Recently, they managed to preserve a mouse’s brain, but this required pouring embalming fluid into the mouse’s heart while it was beating. Obviously, this process itself killed the mouse.

Therefore, so far none of the existing cryo companies have been able to provide evidence that they preserve the deceased’s brains in the state necessary to create a complete map of neural connections.

However, even with such a map, modeling the brain will not be enough. It is extremely naive to imagine each neuron in a computer as a transistor. Professor Ramakrishnan says that in our brains, cells rule the roost.

According to him, constantly changing programs involving thousands of genes and proteins are carried out in each brain cell, and the interaction of one cell with another cell also changes. Mapping the connections in the brain is a huge step forward, but even this is only a static snapshot. It will not allow reconstructing the true state of a frozen brain, let alone predicting how it will “think” from that point on.

Professor Ramakrishnan likens this task to trying to predict the future of a country and its people using a road map.

The truth is that our brains have developed along with our bodies and receive sensory signals from our bodies to interact with them. The human brain is unstable; New connections are added every day and broken at night when we sleep. There are both circadian and seasonal rhythms involving the growth and death of neurons, and this constant restructuring of the brain is not fully understood.

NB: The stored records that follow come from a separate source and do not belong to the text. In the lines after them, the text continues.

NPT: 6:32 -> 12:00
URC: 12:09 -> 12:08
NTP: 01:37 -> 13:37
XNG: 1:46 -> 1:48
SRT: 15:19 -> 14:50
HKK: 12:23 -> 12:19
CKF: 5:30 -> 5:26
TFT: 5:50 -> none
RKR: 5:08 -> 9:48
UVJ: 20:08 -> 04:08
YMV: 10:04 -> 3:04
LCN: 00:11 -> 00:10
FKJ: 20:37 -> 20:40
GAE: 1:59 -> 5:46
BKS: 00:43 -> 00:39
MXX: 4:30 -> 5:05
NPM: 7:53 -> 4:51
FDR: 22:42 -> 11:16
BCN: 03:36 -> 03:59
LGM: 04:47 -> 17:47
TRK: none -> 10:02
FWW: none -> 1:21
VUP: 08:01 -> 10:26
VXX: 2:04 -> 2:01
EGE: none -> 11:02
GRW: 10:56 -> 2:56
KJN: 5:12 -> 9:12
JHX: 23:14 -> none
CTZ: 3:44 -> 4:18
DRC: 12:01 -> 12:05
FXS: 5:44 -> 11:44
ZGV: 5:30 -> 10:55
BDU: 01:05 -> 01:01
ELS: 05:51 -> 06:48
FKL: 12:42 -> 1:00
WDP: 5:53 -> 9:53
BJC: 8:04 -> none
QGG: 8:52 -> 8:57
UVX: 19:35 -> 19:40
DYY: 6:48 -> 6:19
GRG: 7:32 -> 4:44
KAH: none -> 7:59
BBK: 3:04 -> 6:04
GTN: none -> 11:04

You can’t just disconnect your brain from your body and expect it to work the same way. Our brain is not only controlled by electrical impulses passing through neurons. It also responds to chemicals found both within the brain and other parts of the body.

Moreover, who really needs to marinate an old, worn-out brain instead of the perfectly working “machine” of a 25-year-old man? What is the purpose of saving this brain?

Transhumanists believe that all these problems will be solved in the future. But they base their theory on the fact that the brain is just a computer, a little more complex than what humans have created.

Of course, the brain is a computational organ, but the biological state of its neurons is as important as the connections between them for reconstructing its state at any given time.